▶ _RECORD EXCERPTS_
________________________

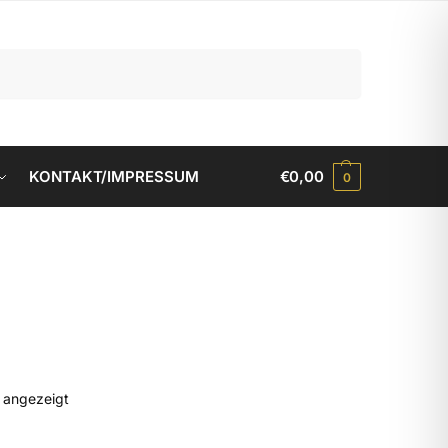
Suchen
KONTAKT/IMPRESSUM
€
0,00
0
d angezeigt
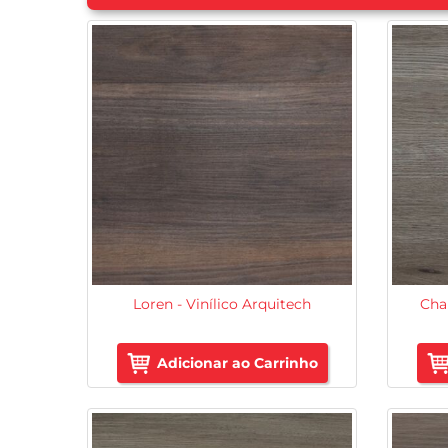
Loren - Vinílico Arquitech
Char
Adicionar ao Carrinho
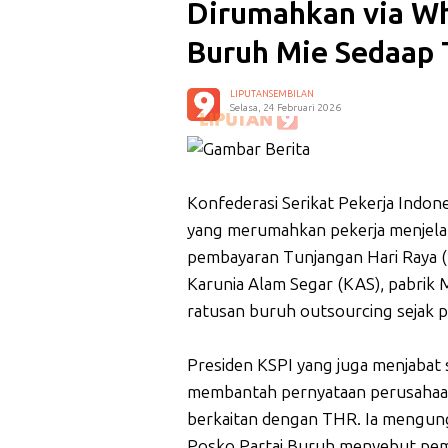
Dirumahkan via Wh
Buruh Mie Sedaap 
LIPUTANSEMBILAN
Selasa, 24 Februari 2026
Konfederasi Serikat Pekerja Indon
yang merumahkan pekerja menjela
pembayaran Tunjangan Hari Raya (T
Karunia Alam Segar (KAS), pabrik 
ratusan buruh outsourcing sejak 
Presiden KSPI yang juga menjabat s
membantah pernyataan perusahaan
berkaitan dengan THR. Ia mengung
Posko Partai Buruh menyebut pem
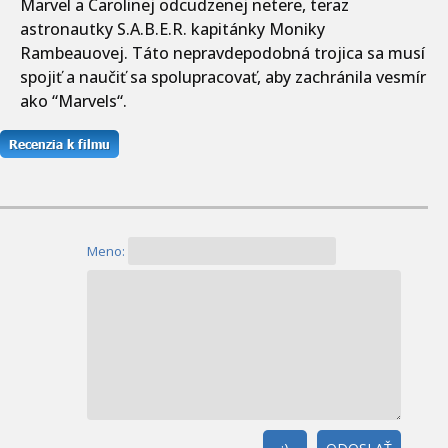
Marvel a Carolinej odcudzenej netere, teraz
astronautky S.A.B.E.R. kapitánky Moniky
Rambeauovej. Táto nepravdepodobná trojica sa musí
spojiť a naučiť sa spolupracovať, aby zachránila vesmír
ako “Marvels“.
Meno:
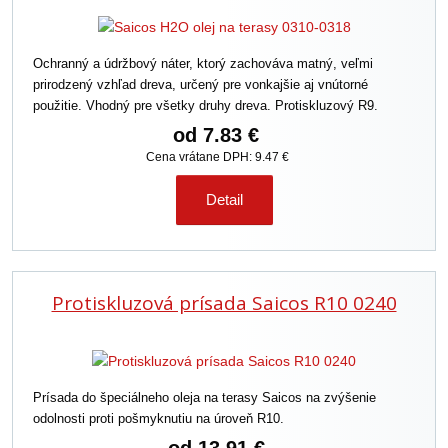
Ochranný a údržbový náter, ktorý zachováva matný, veľmi
prirodzený vzhľad dreva, určený pre vonkajšie aj vnútorné
použitie. Vhodný pre všetky druhy dreva. Protiskluzový R9.
od
7.83 €
Cena vrátane DPH: 9.47 €
Detail
Protiskluzová prísada Saicos R10 0240
Prísada do špeciálneho oleja na terasy Saicos na zvýšenie
odolnosti proti pošmyknutiu na úroveň R10.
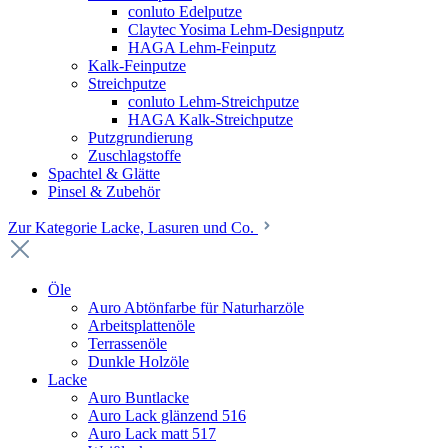
conluto Edelputze
Claytec Yosima Lehm-Designputz
HAGA Lehm-Feinputz
Kalk-Feinputze
Streichputze
conluto Lehm-Streichputze
HAGA Kalk-Streichputze
Putzgrundierung
Zuschlagstoffe
Spachtel & Glätte
Pinsel & Zubehör
Zur Kategorie Lacke, Lasuren und Co.
Öle
Auro Abtönfarbe für Naturharzöle
Arbeitsplattenöle
Terrassenöle
Dunkle Holzöle
Lacke
Auro Buntlacke
Auro Lack glänzend 516
Auro Lack matt 517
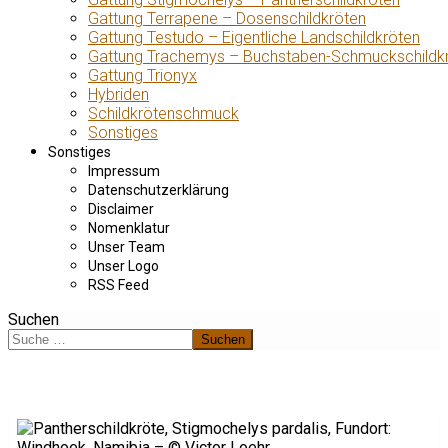
Gattung Terrapene – Dosenschildkröten
Gattung Testudo – Eigentliche Landschildkröten
Gattung Trachemys – Buchstaben-Schmuckschildk
Gattung Trionyx
Hybriden
Schildkrötenschmuck
Sonstiges
Sonstiges
Impressum
Datenschutzerklärung
Disclaimer
Nomenklatur
Unser Team
Unser Logo
RSS Feed
Suchen
Suchen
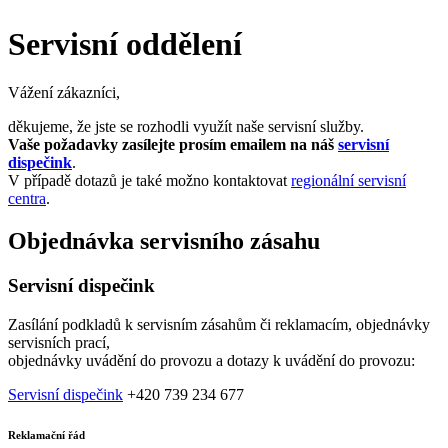
Servisní oddělení
Vážení zákazníci,
děkujeme, že jste se rozhodli využít naše servisní služby.
Vaše požadavky zasílejte prosím emailem na náš
servisní
dispečink
.
V případě dotazů je také možno kontaktovat
regionální servisní
centra
.
Objednávka servisního zásahu
Servisní dispečink
Zasílání podkladů k servisním zásahům či reklamacím, objednávky
servisních prací,
objednávky uvádění do provozu a dotazy k uvádění do provozu:
Servisní dispečink
+420 739 234 677
Reklamační řád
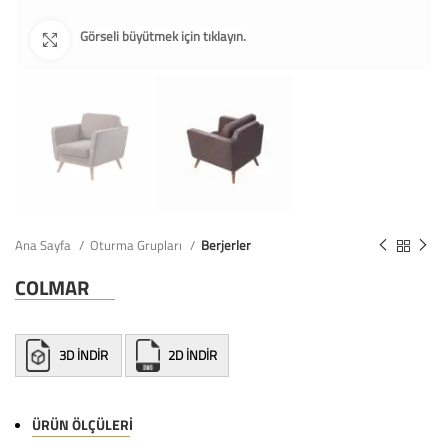
Ana Sayfa
Oturma Grupları
Berjerler
COLMAR
3D İNDİR
2D İNDİR
ÜRÜN ÖLÇÜLERI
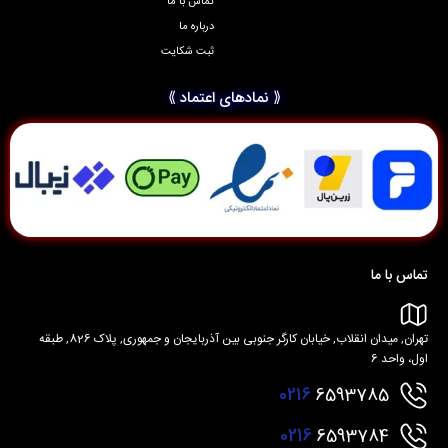
تماس با ما
درباره ما
ثبت شکایت
⟪ نمادهای اعتماد ⟫
تماس با ما
تهران, میدان انقلاب, خیابان کارگر جنوبی بین آذربایجان و جمهوری, پلاک 826, طبقه
اول، واحد 6
0216
6593785
0216
6593784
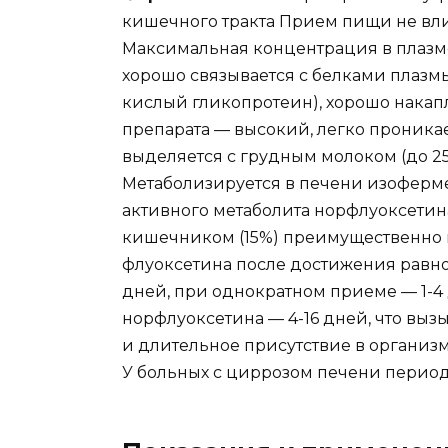
кишечного тракта Прием пищи не вли
Максимальная концентрация в плазме 
хорошо связывается с белками плазмы
кислый гликопротеин), хорошо накап
препарата — высокий, легко проника
выделяется с грудным молоком (до 25
Метаболизируется в печени изоферм
активного метаболита норфлуоксетин
кишечником (15%) преимущественно 
флуоксетина после достижения равно
дней, при однократном приеме — 1-
норфлуоксетина — 4-16 дней, что вы
и длительное присутствие в организм
У больных с циррозом печени период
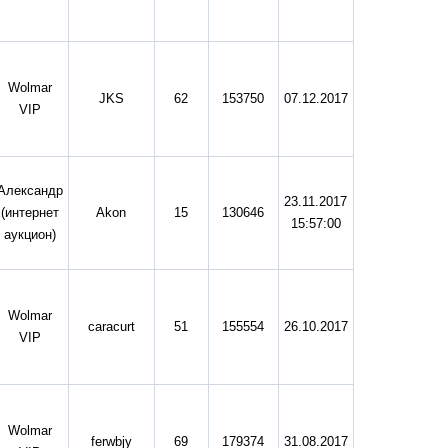
Wolmar
JKS
62
153750
07.12.2017
VIP
Александр
23.11.2017
(интернет
Akon
15
130646
15:57:00
аукцион)
Wolmar
caracurt
51
155554
26.10.2017
VIP
Wolmar
ferwbjy
69
179374
31.08.2017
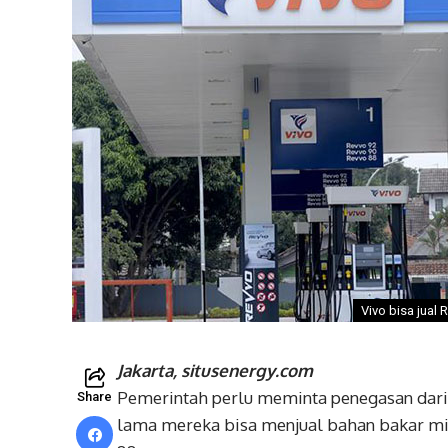
Vivo bisa jual
Jakarta, situsenergy.com
Pemerintah perlu meminta penegasan dari
Share
lama mereka bisa menjual bahan bakar m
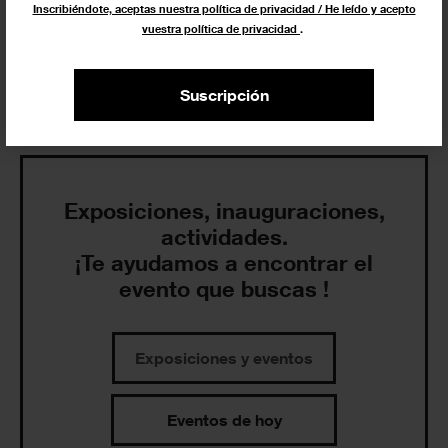
Inscribiéndote, aceptas nuestra política de privacidad / He leído y acepto
vuestra política de privacidad
.
Suscripción
Agenda
Exposiciones, inauguraciones,
actividades.
¡Te ayudamos a encontrar el
evento que buscas !
Exposiciones y eventos
Eventos de hoy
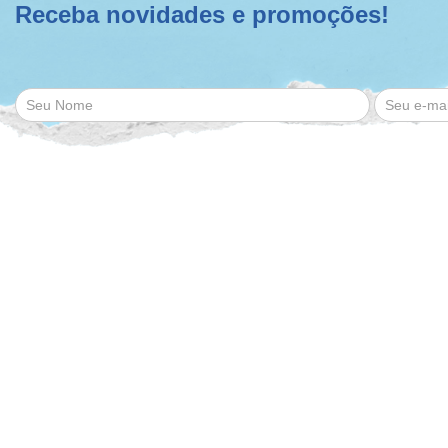
Receba novidades e promoções!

________________________

▶ _WORK INSTRUCTION_
Extract all lines from the material above that include the word "privacidad".

▶ _TASK RESPONSE_
Inscribiéndote, aceptas nuestra política de privacidad / He leído y acepto
vuestra política de privacidad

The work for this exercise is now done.